▶ Exercise details
In the material below, the lines from the one containing "Controlling ornamen" through the one containing "and F-MB, in 6 separ" are to be given again exactly, ends included, and no others.

▶ Raw data

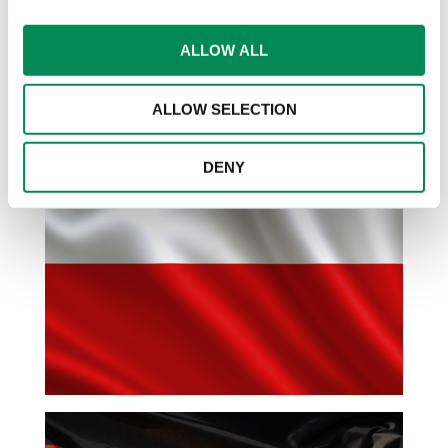
identified in 2024.
ALLOW ALL
Click on the Polish, German and Italian
flags for country-specific data
ALLOW SELECTION
DENY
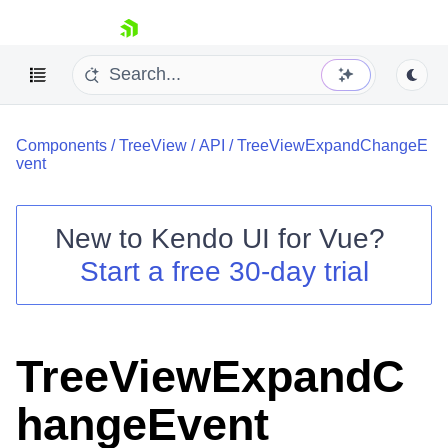
skip navigation
Components
/
TreeView
/
API
/
TreeViewExpandChangeE
vent
New to
Kendo UI for Vue
?
Start a free 30-day trial
Shopping cart
Your Account
Login
Contact Us
TreeViewExpandC
Try now
hangeEvent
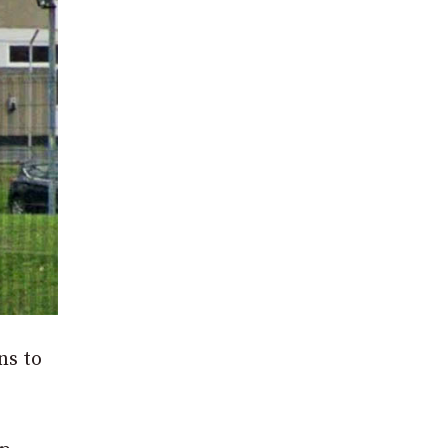
ns to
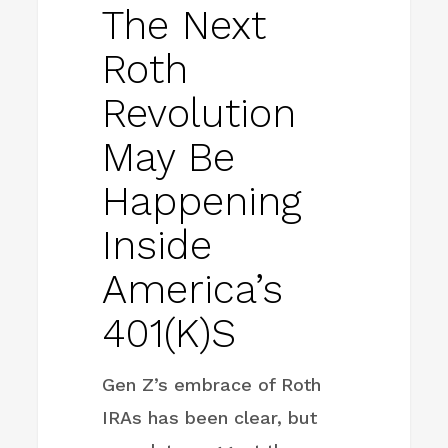
The Next
Roth
Revolution
May Be
Happening
Inside
America’s
401(k)s
Gen Z’s embrace of Roth
IRAs has been clear, but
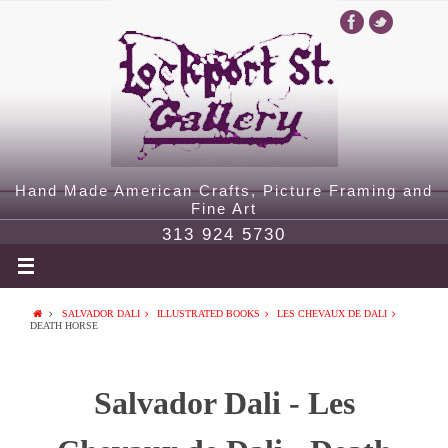
Hand Made American Crafts, Picture Framing and
Fine Art
313 924 5730
SALVADOR DALI
ILLUSTRATED BOOKS
LES CHEVAUX DE DALI
DEATH HORSE
Salvador Dali - Les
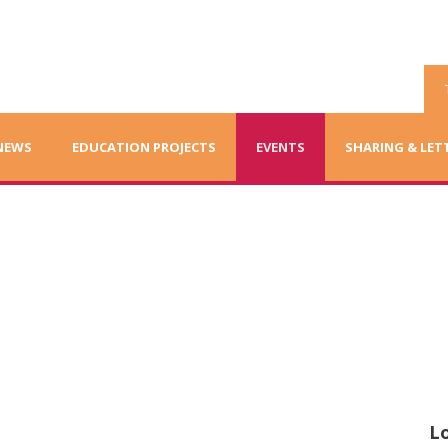
NEWS
EDUCATION PROJECTS
EVENTS
SHARING & LET
Lo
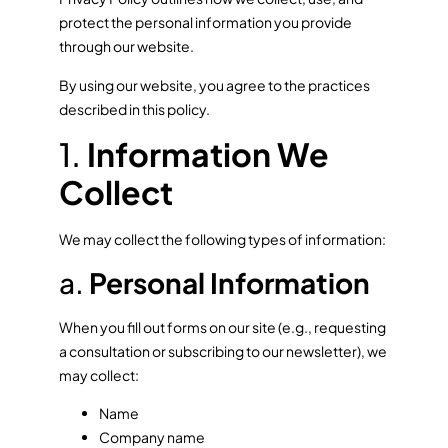
protect the personal information you provide
through our website.
By using our website, you agree to the practices
described in this policy.
1.
Information We
Collect
We may collect the following types of information:
a.
Personal Information
When you fill out forms on our site (e.g., requesting
a consultation or subscribing to our newsletter), we
may collect:
Name
Company name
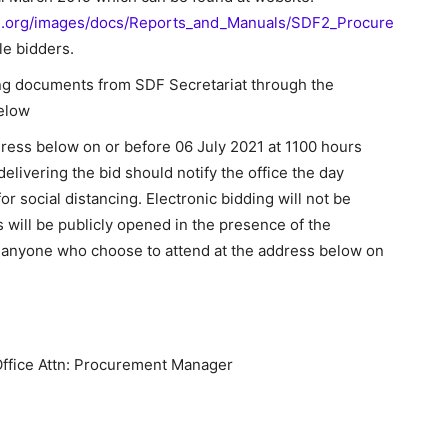
d.org/images/docs/Reports_and_Manuals/SDF2_Procure
ble bidders.
ing documents from SDF Secretariat through the
below
dress below on or before 06 July 2021 at 1100 hours
elivering the bid should notify the office the day
or social distancing. Electronic bidding will not be
ds will be publicly opened in the presence of the
 anyone who choose to attend at the address below on
ffice Attn: Procurement Manager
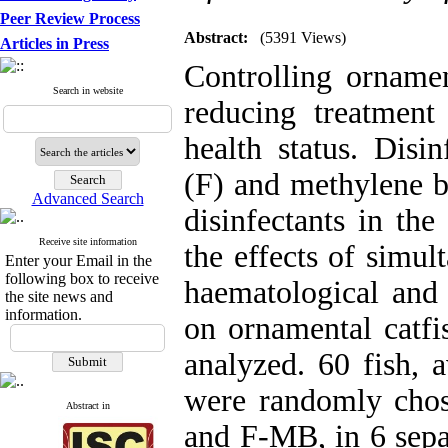
Peer Review Process
Abstract:
(5391 Views)
Articles in Press
Controlling ornamen
Search in website
reducing treatmen
health status. Disi
(F) and methylene b
Advanced Search
disinfectants in the
Receive site information
the effects of simu
Enter your Email in the
following box to receive
haematological and 
the site news and
information.
on ornamental catfi
analyzed. 60 fish, 
were randomly chos
Abstract in
and F-MB, in 6 separ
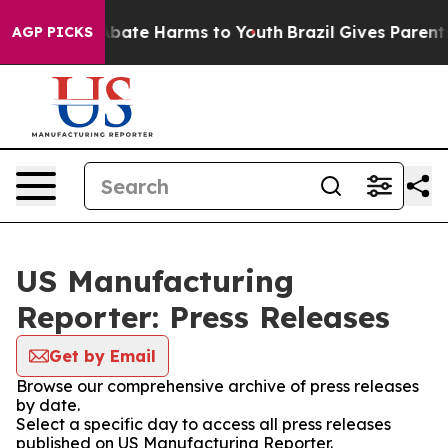
on Fund to Abate Harms to Youth
Brazil Gives Parents 
AGP PICKS
US Manufacturing
Reporter: Press Releases
Get by Email
Browse our comprehensive archive of press releases
by date.
Select a specific day to access all press releases
published on US Manufacturing Reporter.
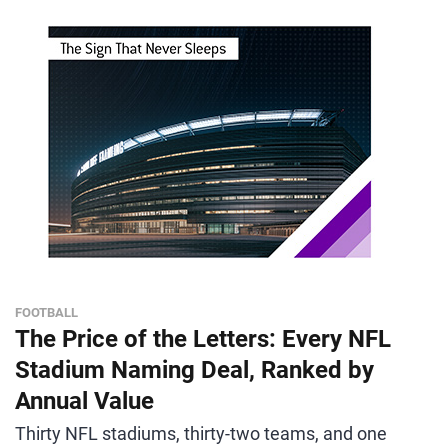
FOOTBALL
The Price of the Letters: Every NFL
Stadium Naming Deal, Ranked by
Annual Value
Thirty NFL stadiums, thirty-two teams, and one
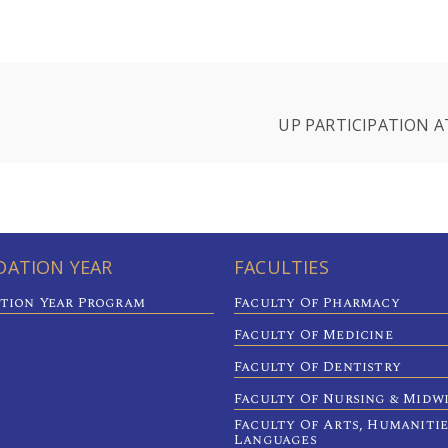
UP PARTICIPATION A
ATION YEAR
FACULTIES
tion Year Program
Faculty Of Pharmacy
Faculty Of Medicine
Faculty Of Dentistry
Faculty Of Nursing & Midw
Faculty Of Arts, Humaniti
Languages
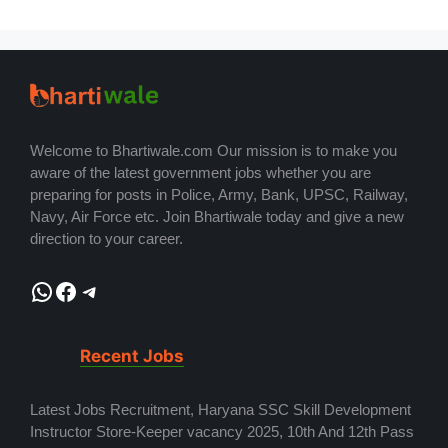
Welcome to Bhartiwale.com Our mission is to make you
aware of the latest government jobs whether you are
preparing for posts in Police, Army, Bank, UPSC, Railway,
Navy, Air Force etc. Join Bhartiwale today and give a new
direction to your career.
WhatsApp
Facebook
Telegram
Recent Jobs
Latest Jobs Recruitment, Haryana SSC Skill Development
Instructor Store-Keeper vacancy 2025, 10th And 12th Pass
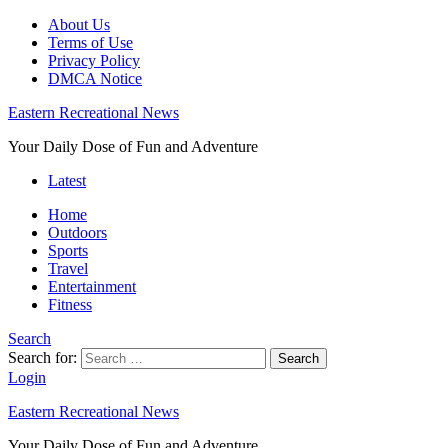
About Us
Terms of Use
Privacy Policy
DMCA Notice
Eastern Recreational News
Your Daily Dose of Fun and Adventure
Latest
Home
Outdoors
Sports
Travel
Entertainment
Fitness
Search
Search for:
Search
Login
Eastern Recreational News
Your Daily Dose of Fun and Adventure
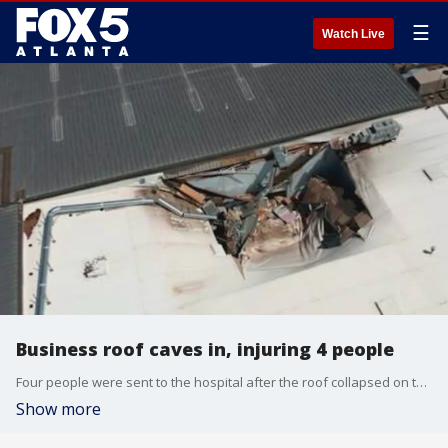
☰
Watch Live
Business roof caves in, injuring 4 people
Four people were sent to the hospital after the roof collapsed on the building that were working in. It happened in Alpharetta late Friday afternoon.
Show more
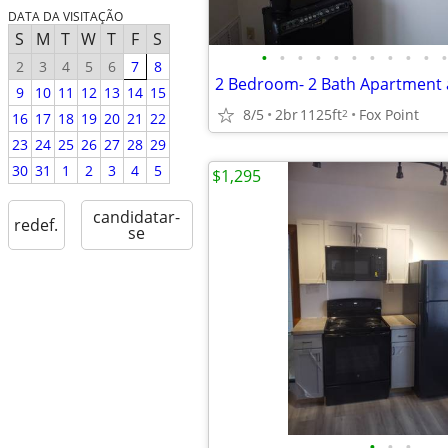
DATA DA VISITAÇÃO
S
M
T
W
T
F
S
•
•
•
•
•
•
•
•
•
•
•
2
3
4
5
6
7
8
2 Bedroom- 2 Bath Apartment a
9
10
11
12
13
14
15
8/5
2br
1125ft
Fox Point
2
16
17
18
19
20
21
22
23
24
25
26
27
28
29
30
31
1
2
3
4
5
$1,295
candidatar-
redef.
se
•
•
•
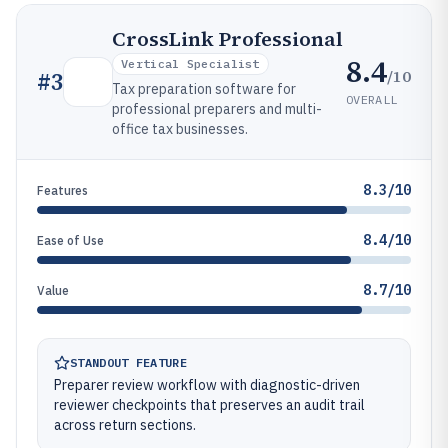
CrossLink Professional
8.4
Vertical Specialist
/10
#
3
Tax preparation software for
OVERALL
professional preparers and multi-
office tax businesses.
8.3/10
Features
8.4/10
Ease of Use
8.7/10
Value
STANDOUT FEATURE
Preparer review workflow with diagnostic-driven
reviewer checkpoints that preserves an audit trail
across return sections.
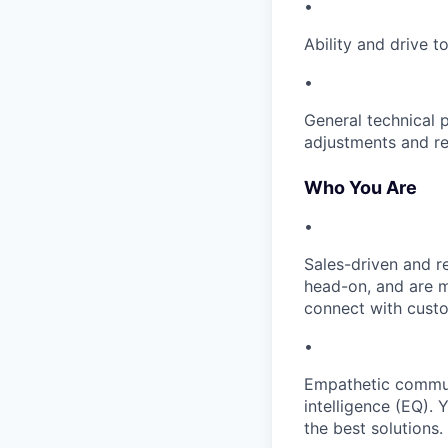
•
Ability and drive 
•
General technical 
adjustments and re
Who You Are
•
Sales-driven and r
head-on, and are m
connect with cust
•
Empathetic communi
intelligence (EQ).
the best solutions.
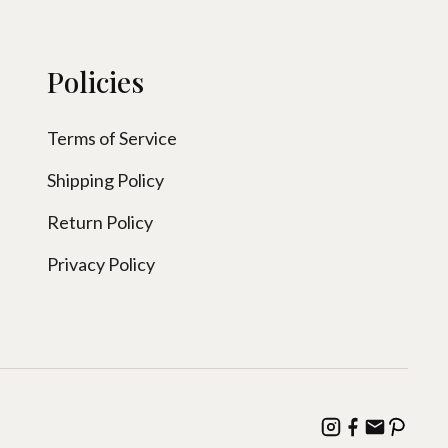
Policies
Terms of Service
Shipping Policy
Return Policy
Privacy Policy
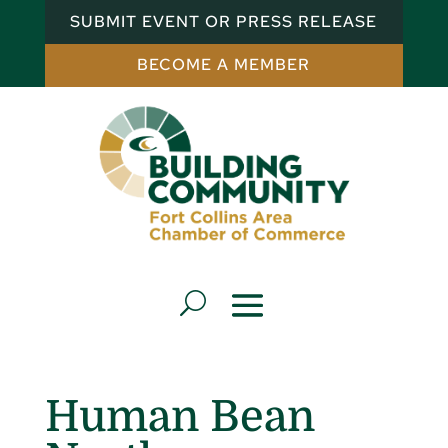
SUBMIT EVENT OR PRESS RELEASE
BECOME A MEMBER
Human Bean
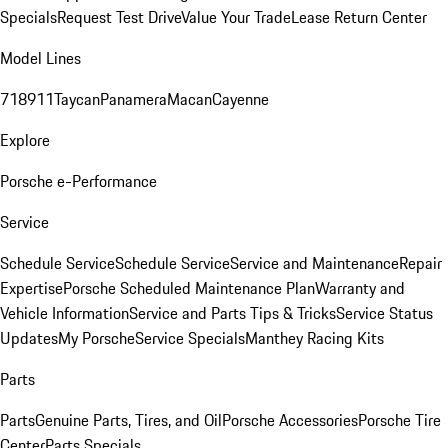
Specials
Request Test Drive
Value Your Trade
Lease Return Center
Model Lines
718
911
Taycan
Panamera
Macan
Cayenne
Explore
Porsche e-Performance
Service
Schedule Service
Schedule Service
Service and Maintenance
Repair
Expertise
Porsche Scheduled Maintenance Plan
Warranty and
Vehicle Information
Service and Parts Tips & Tricks
Service Status
Updates
My Porsche
Service Specials
Manthey Racing Kits
Parts
Parts
Genuine Parts, Tires, and Oil
Porsche Accessories
Porsche Tire
Center
Parts Specials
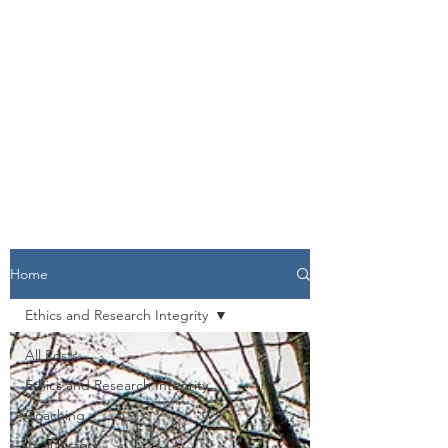
Home
Ethics and Research Integrity
All Posts
Ethics and Research Integrity
Coaching
local history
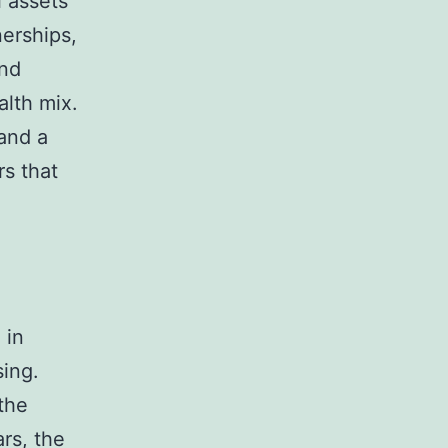
l assets
nerships,
and
alth mix.
and a
rs that
 in
sing.
the
rs, the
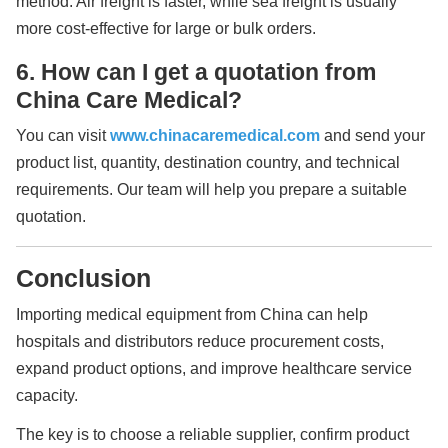
method. Air freight is faster, while sea freight is usually
more cost-effective for large or bulk orders.
6. How can I get a quotation from
China Care Medical?
You can visit
www.chinacaremedical.com
and send your
product list, quantity, destination country, and technical
requirements. Our team will help you prepare a suitable
quotation.
Conclusion
Importing medical equipment from China can help
hospitals and distributors reduce procurement costs,
expand product options, and improve healthcare service
capacity.
The key is to choose a reliable supplier, confirm product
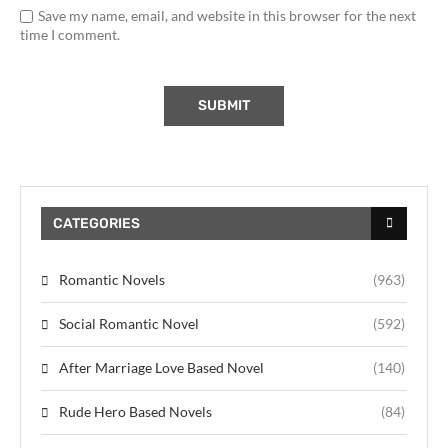
Save my name, email, and website in this browser for the next
time I comment.
CATEGORIES
Romantic Novels
(963)
Social Romantic Novel
(592)
After Marriage Love Based Novel
(140)
Rude Hero Based Novels
(84)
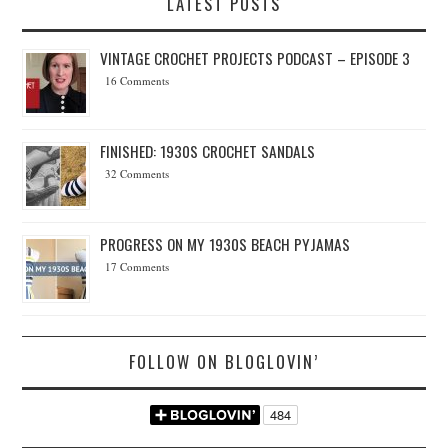
LATEST POSTS
VINTAGE CROCHET PROJECTS PODCAST – EPISODE 3
16 Comments
FINISHED: 1930S CROCHET SANDALS
32 Comments
PROGRESS ON MY 1930S BEACH PYJAMAS
17 Comments
FOLLOW ON BLOGLOVIN’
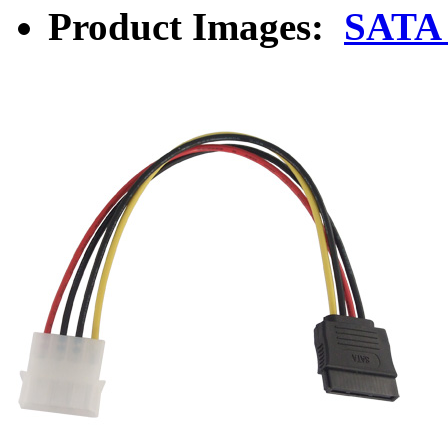
Product Images:
SATA 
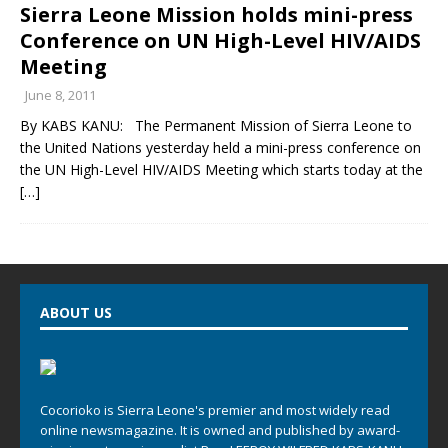
Sierra Leone Mission holds mini-press
Conference on UN High-Level HIV/AIDS
Meeting
June 8, 2011
By KABS KANU: The Permanent Mission of Sierra Leone to
the United Nations yesterday held a mini-press conference on
the UN High-Level HIV/AIDS Meeting which starts today at the
[…]
ABOUT US
Cocorioko is Sierra Leone's premier and most widely read
online newsmagazine. It is owned and published by award-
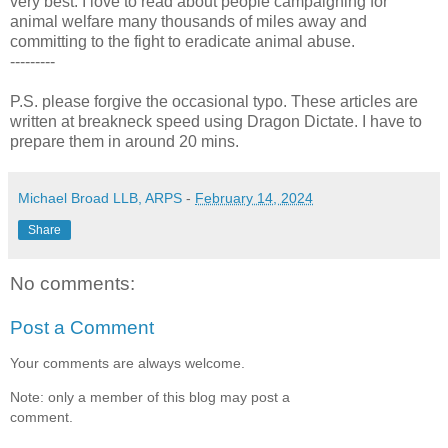
very best. I love to read about people campaigning for
animal welfare many thousands of miles away and
committing to the fight to eradicate animal abuse.
---------
P.S. please forgive the occasional typo. These articles are
written at breakneck speed using Dragon Dictate. I have to
prepare them in around 20 mins.
Michael Broad LLB, ARPS
-
February 14, 2024
Share
No comments:
Post a Comment
Your comments are always welcome.
Note: only a member of this blog may post a
comment.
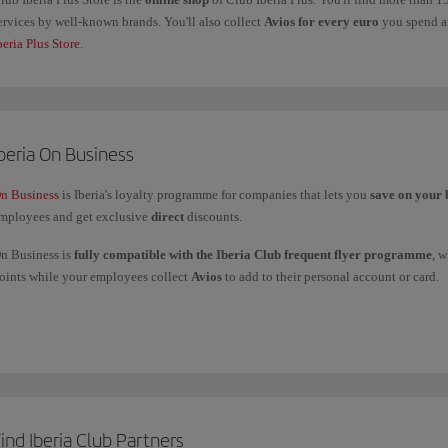
ervices by well-known brands. You'll also collect
Avios for every euro
you spend an
beria Plus Store
.
beria On Business
n Business
is Iberia's loyalty programme for companies that lets you
save on your 
mployees and get exclusive
direct
discounts.
n Business is
fully compatible with the Iberia Club frequent flyer programme
, 
oints while your employees collect
Avios
to add to their personal account or card.
ou can
use your On Business points
to fly with the Iberia Group (Iberia, Iberia Ex
nd American Airlines, and to get upgrades with Iberia and British Airways.
f you have any more questions, check out our
Frequently asked questions (FAQ)
or 
ind Iberia Club Partners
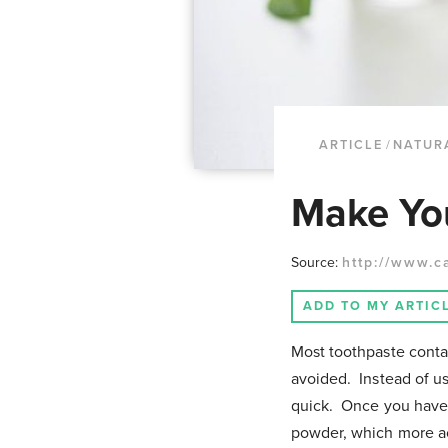
ARTICLE
/
NATUR
Make Yo
Source:
http://www.c
ADD TO MY ARTIC
Most toothpaste contain
avoided. Instead of u
quick. Once you have 
powder, which more ac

▶ Solution for this problem
Controlling ornamen
Search in website
reducing treatmen
health status. Disi
(F) and methylene b
Advanced Search
disinfectants in the
Receive site information
the effects of simu
Enter your Email in the
following box to receive
haematological and 
the site news and
information.
on ornamental catfi
analyzed. 60 fish, 
were randomly chos
Abstract in
and F-MB, in 6 separ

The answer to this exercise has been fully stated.